> WHAT IS BEING ASKED
Across the data below, how many lines have the word "Internet" in them? Respond with the number alone.

#### GIVEN RECORDS ####

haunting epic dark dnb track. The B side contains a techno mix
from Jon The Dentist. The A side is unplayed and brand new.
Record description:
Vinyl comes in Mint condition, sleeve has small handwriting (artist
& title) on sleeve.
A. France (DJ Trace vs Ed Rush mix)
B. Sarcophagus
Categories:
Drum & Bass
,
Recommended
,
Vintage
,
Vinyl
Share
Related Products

####
#### GIVEN RECORDS ####

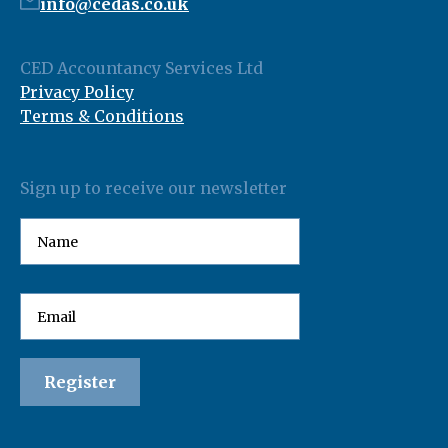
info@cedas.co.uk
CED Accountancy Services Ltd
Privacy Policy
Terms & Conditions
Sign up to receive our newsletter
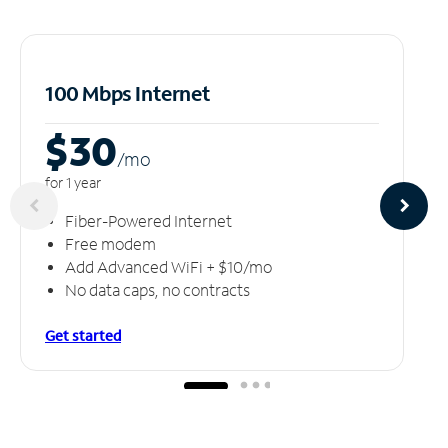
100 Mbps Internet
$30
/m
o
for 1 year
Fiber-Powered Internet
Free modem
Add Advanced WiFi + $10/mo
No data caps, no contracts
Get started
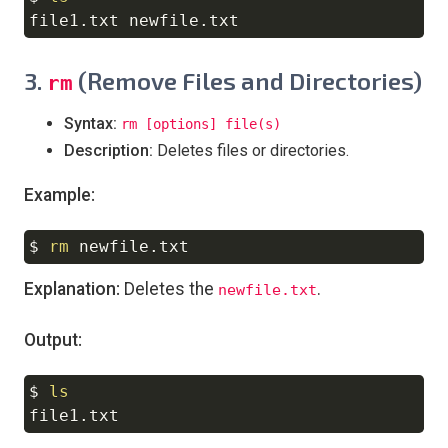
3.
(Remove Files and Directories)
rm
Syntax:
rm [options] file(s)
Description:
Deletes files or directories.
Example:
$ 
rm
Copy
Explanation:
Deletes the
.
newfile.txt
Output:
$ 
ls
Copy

####
#### GIVEN RECORDS ####

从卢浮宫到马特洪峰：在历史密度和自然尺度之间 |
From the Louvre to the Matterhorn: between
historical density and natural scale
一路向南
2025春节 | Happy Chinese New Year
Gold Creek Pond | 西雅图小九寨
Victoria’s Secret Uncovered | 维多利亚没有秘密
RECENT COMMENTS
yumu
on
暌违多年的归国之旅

####

> TASK RESULT
2